- **Exercise**
A verbatim printing of the entries that follow is needed; pictures must not appear in it.

- **Given data**
* * *

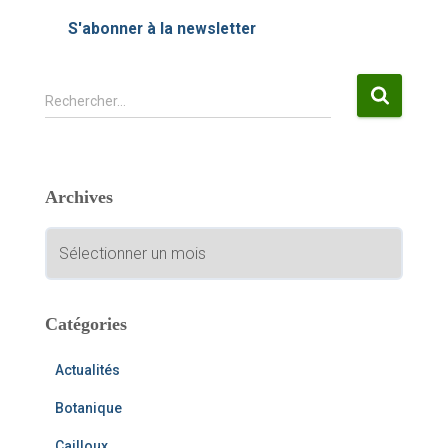
S'abonner à la newsletter
R
Rechercher…
e
c
h
e
Archives
r
c
A
h
r
e
c
r
h
i
Catégories
:
v
e
Actualités
s
Botanique
Cailloux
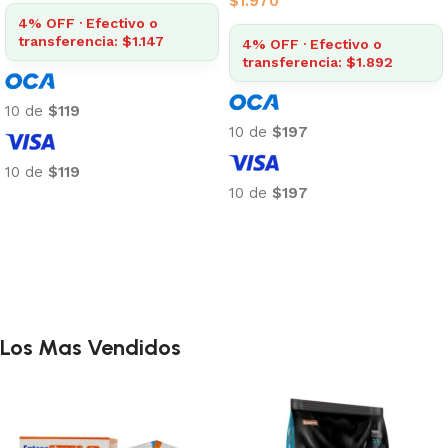
Top 1 en Camas Iglú y
Mantas
10 de
$135
$
1.707
10 de
$135
4% OFF · Efectivo o
transferencia: $1.639
Añadir al carrito
10 de
$171
10 de
$171
Añadir al carrito
Los Mas Vendidos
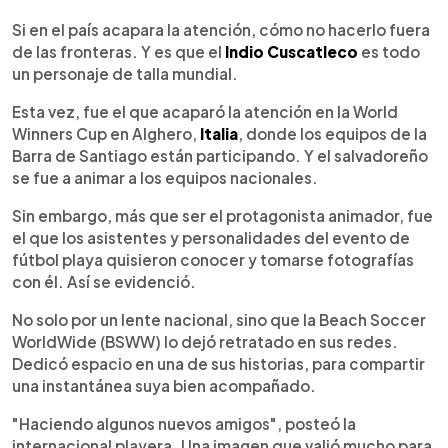
0:00
►
Escuchar artículo
Si en el país acapara la atención, cómo no hacerlo fuera
de las fronteras. Y es que el
Indio Cuscatleco
es todo
un personaje de talla mundial.
Esta vez, fue el que acaparó la atención en la World
Winners Cup en Alghero,
Italia
, donde los equipos de la
Barra de Santiago están participando. Y el salvadoreño
se fue a animar a los equipos nacionales.
Sin embargo, más que ser el protagonista animador, fue
el que los asistentes y personalidades del evento de
fútbol playa quisieron conocer y tomarse fotografías
con él. Así se evidenció.
No solo por un lente nacional, sino que la Beach Soccer
WorldWide (BSWW) lo dejó retratado en sus redes.
Dedicó espacio en una de sus historias, para compartir
una instantánea suya bien acompañado.
"Haciendo algunos nuevos amigos", posteó la
internacional playera. Una imagen que valió mucho para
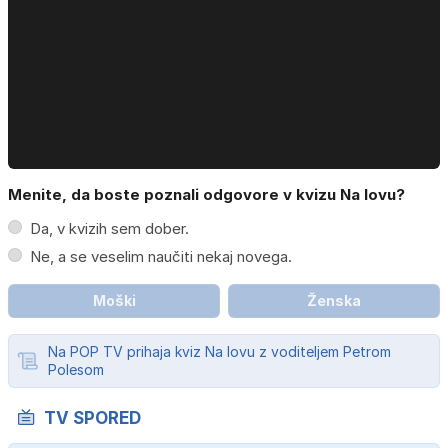
Menite, da boste poznali odgovore v kvizu Na lovu?
Da, v kvizih sem dober.
Ne, a se veselim naučiti nekaj novega.
Moški
Ženska
Na POP TV prihaja kviz Na lovu z voditeljem Petrom
Polesom
TV SPORED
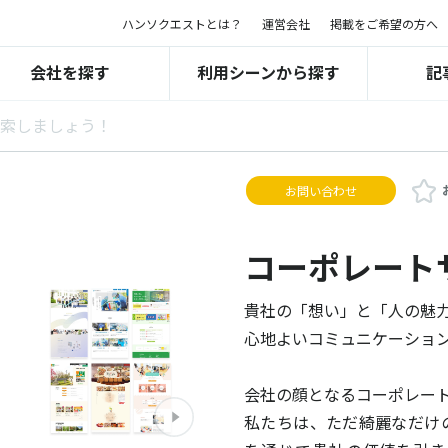
ハンソクエストとは？
運営会社
掲載をご希望の方へ
会社を探す
利用シーンから探す
記
お問い合わせ
コーポレート
貴社の「想い」と「人の魅
心地よいコミュニケーショ
会社の顔となるコーポレー
私たちは、ただ綺麗なだけ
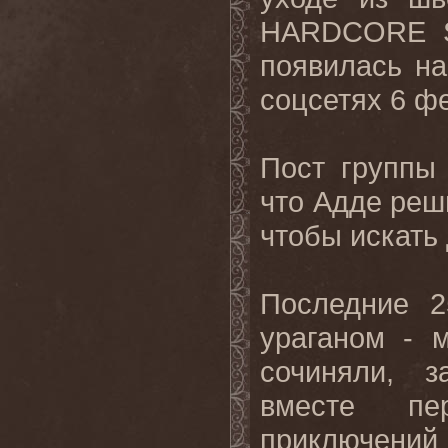
HARDCORE S
появилась н
соцсетях 6 ф
Пост группы
что Адде ре
чтобы искать
Последние 
ураганом - 
сочиняли, з
вместе пер
приключений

* * *

- **Your solution**
S'abonner à la newsletter
R
Rechercher…
e
c
h
e
Archives
r
c
A
h
r
e
c
r
h
i
Catégories
:
v
e
Actualités
s
Botanique
Cailloux
Top 1 en Camas Iglú y
Mantas
10 de
$135
$
1.707
10 de
$135
4% OFF · Efectivo o
transferencia: $1.639
Añadir al carrito
10 de
$171
10 de
$171
Añadir al carrito
Los Mas Vendidos
0:00
►
Escuchar artículo
Si en el país acapara la atención, cómo no hacerlo fuera
de las fronteras. Y es que el
Indio Cuscatleco
es todo
un personaje de talla mundial.
Esta vez, fue el que acaparó la atención en la World
Winners Cup en Alghero,
Italia
, donde los equipos de la
Barra de Santiago están participando. Y el salvadoreño
se fue a animar a los equipos nacionales.
Sin embargo, más que ser el protagonista animador, fue
el que los asistentes y personalidades del evento de
fútbol playa quisieron conocer y tomarse fotografías
con él. Así se evidenció.
No solo por un lente nacional, sino que la Beach Soccer
WorldWide (BSWW) lo dejó retratado en sus redes.
Dedicó espacio en una de sus historias, para compartir
una instantánea suya bien acompañado.
"Haciendo algunos nuevos amigos", posteó la
internacional playera. Una imagen que valió mucho para
Menite, da boste poznali odgovore v kvizu Na lovu?
Da, v kvizih sem dober.
Ne, a se veselim naučiti nekaj novega.
Moški
Ženska
Na POP TV prihaja kviz Na lovu z voditeljem Petrom
Polesom
TV SPORED
ハンソクエストとは？
運営会社
掲載をご希望の方へ
会社を探す
利用シーンから探す
記
お問い合わせ
コーポレート
貴社の「想い」と「人の魅
心地よいコミュニケーショ
会社の顔となるコーポレー
私たちは、ただ綺麗なだけ
HARDCORE S
появилась н
соцсетях 6 ф
Пост группы
что Адде ре
чтобы искать
Последние 
ураганом - 
сочиняли, з
вместе пер
приключений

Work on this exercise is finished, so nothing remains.